L’Orchestra Sinfonica Abruzzese, fondata nel 1970, è una delle 13 Istituzioni Concertistico-Orchestrali italiane riconosciute dallo Stato. Considerata tra le principali strutture di produzione musicale del Paese, l’Orchestra Sinfonica Abruzzese ha finora tenuto oltre tremila concerti raggiungendo, in 30 anni di ininterrotta attività, un rilevante livello artistico.

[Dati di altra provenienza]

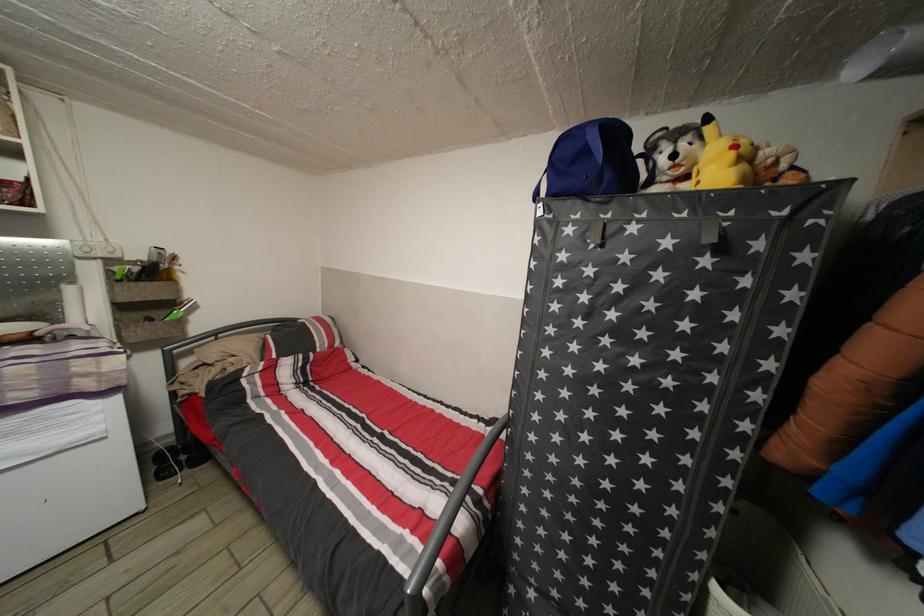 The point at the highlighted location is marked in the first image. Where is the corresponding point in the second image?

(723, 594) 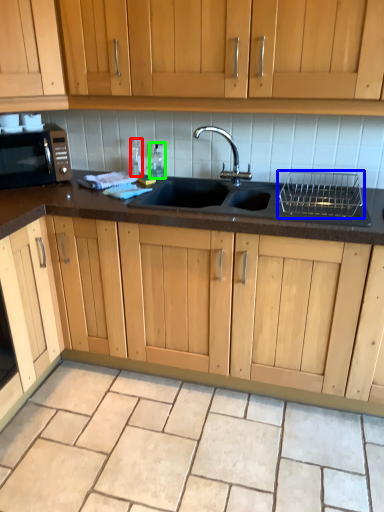 Question: Estimate the real-world distances between objects in this image. Which object is farther from bottle (highlighted by a red box), appliance (highlighted by a blue box) or bottle (highlighted by a green box)?

Choices:
 (A) appliance
 (B) bottle

Answer: (A) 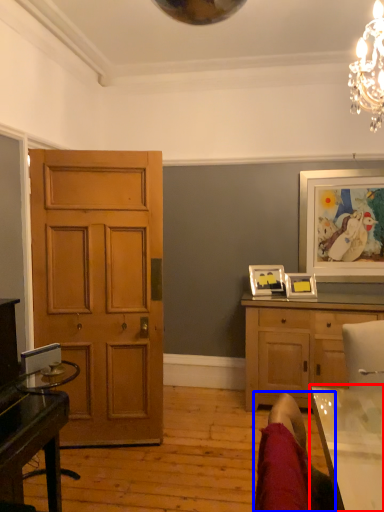 Question: Which object appears farthest to the camera in this image, table (highlighted by a red box) or swivel chair (highlighted by a blue box)?

Choices:
 (A) table
 (B) swivel chair

Answer: (A) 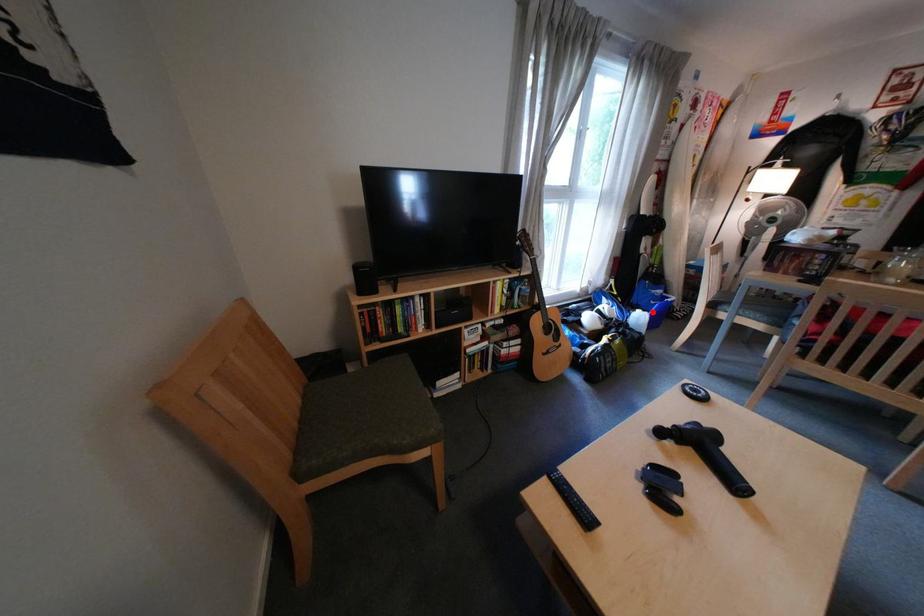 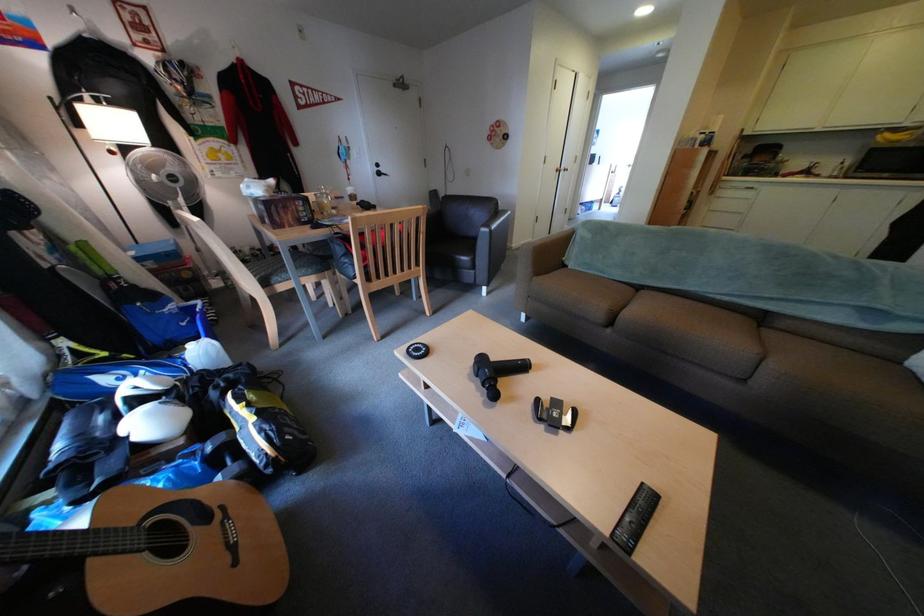 Find the pixel in the second image that matches the highlighted location in the first image.

(204, 347) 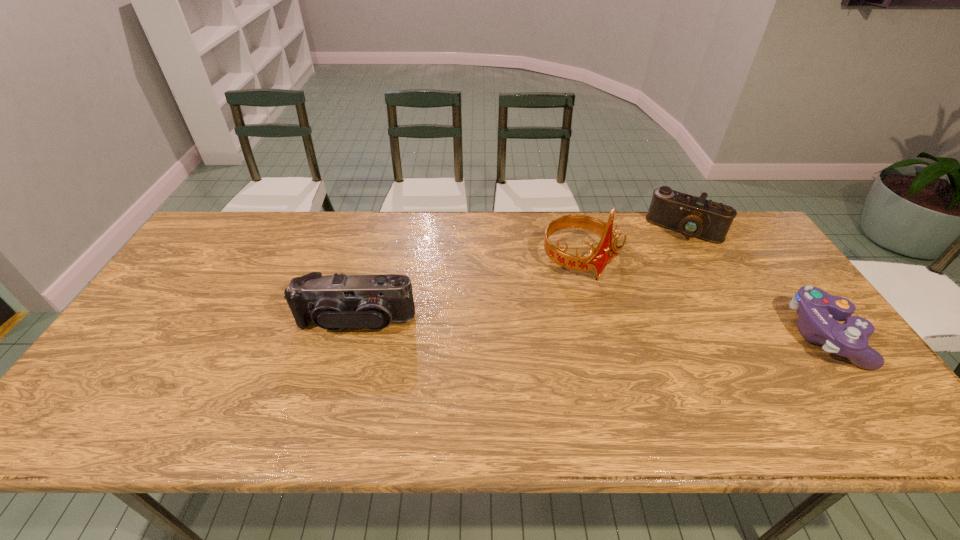 Where is `camera at the right edge`? camera at the right edge is located at coordinates (694, 217).

Locate an element on the screen. The width and height of the screenshot is (960, 540). object that is at the far right corner is located at coordinates coord(694,217).

Image resolution: width=960 pixels, height=540 pixels. I want to click on object that is at the near right corner, so pyautogui.click(x=817, y=310).

Image resolution: width=960 pixels, height=540 pixels. In the image, there is a desktop. What are the coordinates of `vacant space at the far edge` in the screenshot? It's located at (625, 221).

Image resolution: width=960 pixels, height=540 pixels. What are the coordinates of `vacant space at the near edge of the desktop` in the screenshot? It's located at (344, 370).

In the image, there is a desktop. Identify the location of vacant space at the left edge. (205, 275).

Identify the location of vacant region at the right edge of the desktop. Image resolution: width=960 pixels, height=540 pixels. (787, 322).

Where is `vacant area at the near left corner`? vacant area at the near left corner is located at coordinates (101, 387).

Image resolution: width=960 pixels, height=540 pixels. In the image, there is a desktop. Find the location of `free region at the far right corner`. free region at the far right corner is located at coordinates (726, 244).

Image resolution: width=960 pixels, height=540 pixels. I want to click on blank region between the leftmost object and the tiara, so click(x=468, y=291). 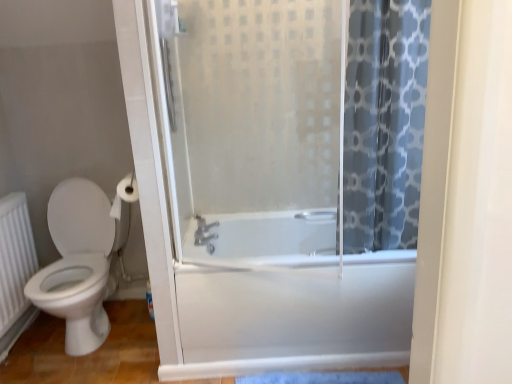 Question: From a real-world perspective, is white textured radiator at lower left positioned above or below white matte toilet paper at upper left?

Choices:
 (A) below
 (B) above

Answer: (A)

Question: Is white textured radiator at lower left situated inside white matte toilet paper at upper left or outside?

Choices:
 (A) inside
 (B) outside

Answer: (B)

Question: Which is farther from the satin nickel faucet at center?

Choices:
 (A) white glossy bathtub at center
 (B) blue printed fabric at right
 (C) white glossy toilet at left
 (D) white matte toilet paper at upper left
 (E) white textured radiator at lower left

Answer: (B)

Question: Which object is positioned closest to the white matte toilet paper at upper left?

Choices:
 (A) frosted glass shower door at center
 (B) white textured radiator at lower left
 (C) white glossy toilet at left
 (D) satin nickel faucet at center
 (E) blue printed fabric at right

Answer: (C) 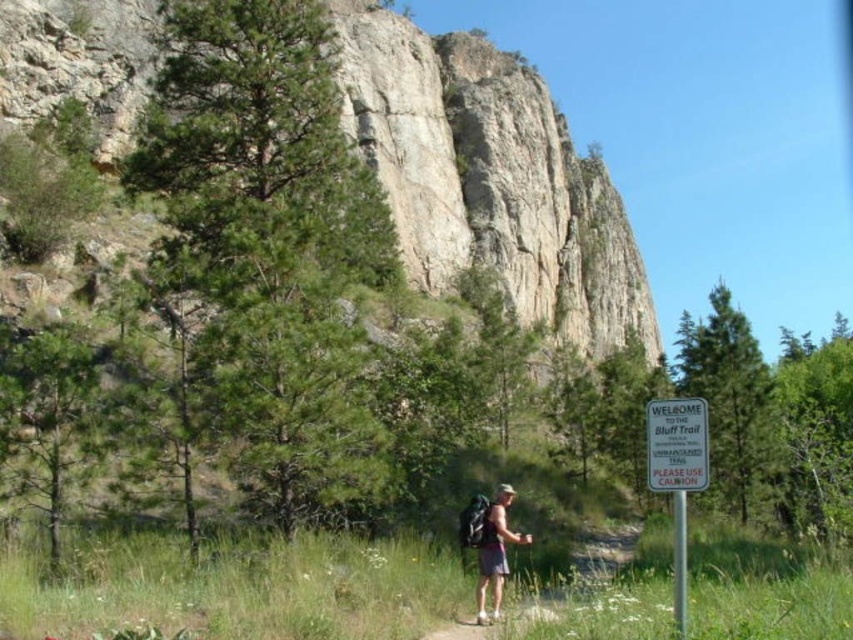 Question: Does white plastic sign at center have a larger size compared to matte gray backpack at center?

Choices:
 (A) yes
 (B) no

Answer: (B)

Question: Which point is farther to the camera?

Choices:
 (A) (498, 611)
 (B) (102, 49)

Answer: (B)

Question: Does rugged stone mountain at center have a greater width compared to matte gray backpack at center?

Choices:
 (A) yes
 (B) no

Answer: (A)

Question: Which point appears farthest from the camera in this image?

Choices:
 (A) (492, 513)
 (B) (99, 33)
 (C) (665, 419)

Answer: (B)

Question: Which point appears closest to the camera in this image?

Choices:
 (A) pos(706,428)
 (B) pos(498,154)

Answer: (A)

Question: Is rugged stone mountain at center further to camera compared to matte gray backpack at center?

Choices:
 (A) no
 (B) yes

Answer: (B) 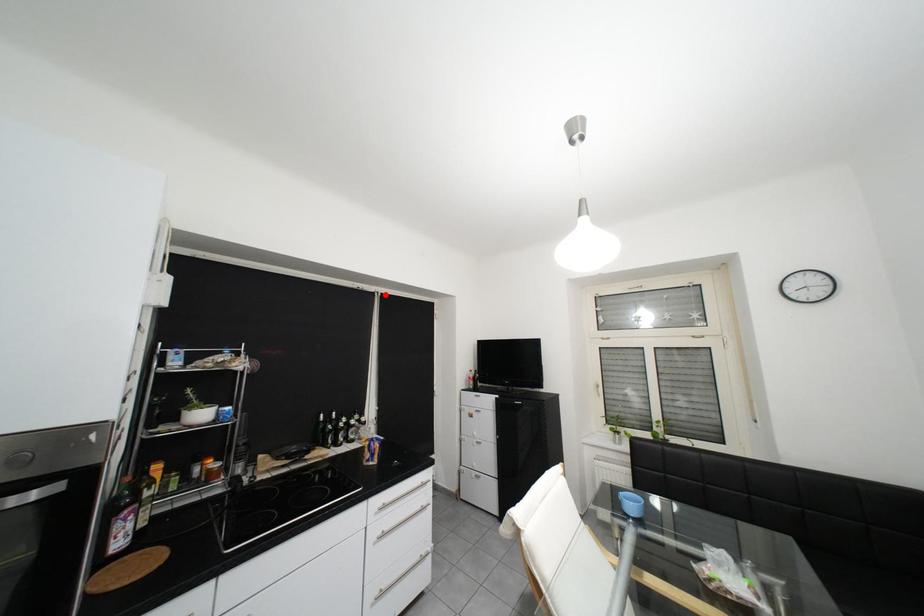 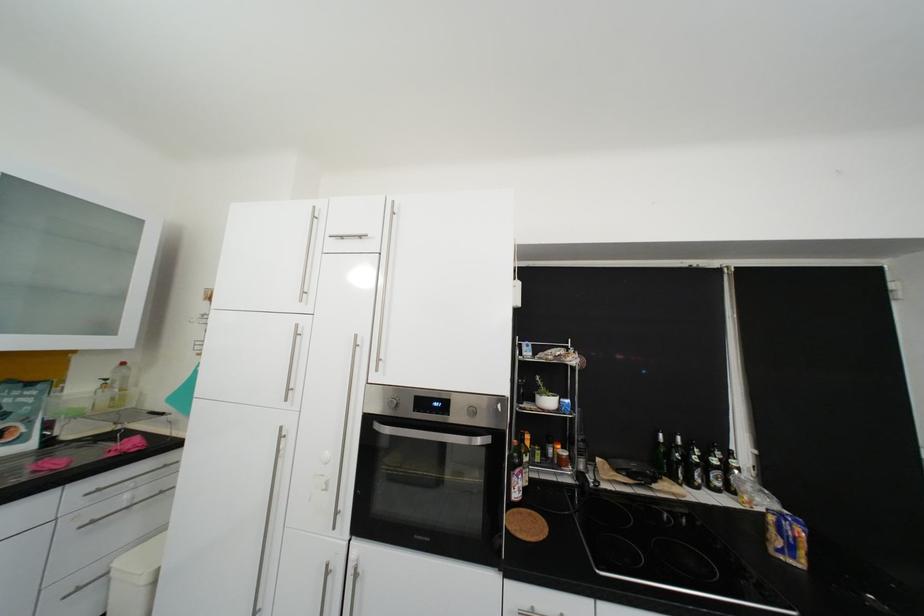 Find the pixel in the second image that matches the highlighted location in the first image.

(731, 272) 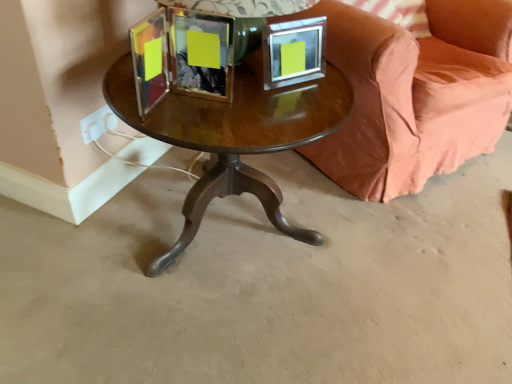 In order to face pink fabric pillow at upper right, should I rotate leftwards or rightwards?

To align with it, rotate right about 18.550°.

This screenshot has width=512, height=384. What do you see at coordinates (234, 137) in the screenshot? I see `shiny brown wood coffee table at center` at bounding box center [234, 137].

The height and width of the screenshot is (384, 512). Describe the element at coordinates (414, 93) in the screenshot. I see `velvet coral couch at center` at that location.

Where is `brown polished wood table at center`? This screenshot has width=512, height=384. brown polished wood table at center is located at coordinates (265, 285).

Where is `studio couch above the shiny brown wood coffee table at center (from a real-world perspective)`? Image resolution: width=512 pixels, height=384 pixels. studio couch above the shiny brown wood coffee table at center (from a real-world perspective) is located at coordinates (414, 93).

Looking at this image, visually, is velvet coral couch at center positioned to the left or to the right of shiny brown wood coffee table at center?

velvet coral couch at center is to the right of shiny brown wood coffee table at center.

Does velvet coral couch at center have a lesser width compared to shiny brown wood coffee table at center?

In fact, velvet coral couch at center might be wider than shiny brown wood coffee table at center.

Between shiny brown wood coffee table at center and metallic silver picture frame at upper center, which one has more height?

shiny brown wood coffee table at center is taller.

Is shiny brown wood coffee table at center not inside metallic silver picture frame at upper center?

Absolutely, shiny brown wood coffee table at center is external to metallic silver picture frame at upper center.

Between shiny brown wood coffee table at center and metallic silver picture frame at upper center, which one has smaller width?

Thinner between the two is metallic silver picture frame at upper center.

Considering the points (180, 142) and (297, 54), which point is in front, point (180, 142) or point (297, 54)?

Positioned in front is point (180, 142).

Can you confirm if pink fabric pillow at upper right is taller than brown polished wood table at center?

Yes.

Is point (375, 13) closer to camera compared to point (127, 331)?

Alle 22, invece, in Piazza funicolare grande attesa per Rosalia De Souza, partita anni fa da Rio de Janeiro, vive a Roma ed è la migliore cantante ed interprete della musica brasiliana in Italia. Dalla samba alla bossanova, quello proposto dalla cantante/interprete brasiliana è un viaggio esaltante nella migliore tradizione della musica brasiliana. Fascino e magia, sensualità e misticismo, queste alcune sensazioni emanate dal nuovo lavoro dell’artista brasiliana, D’Improvviso (2008), che rievoca luoghi e sapori della musica brasiliana del passato ed in particolare degli anni ‘60 il cui repertorio nasconde più volti, che si esprimono nelle varie anime della vasta tradizione musicale brasiliana, Bossa Nova, afro, jazz, pop. Accanto a Rosalia De Souza, Robero Taufic chitarra/cori, Roberto Rossi batteria e percussioni/cori, Eduardo Hebling contrabbasso, Alfonso Deidda piano, Giancarlo Maurino sax, Antonello Sorrentino tromb.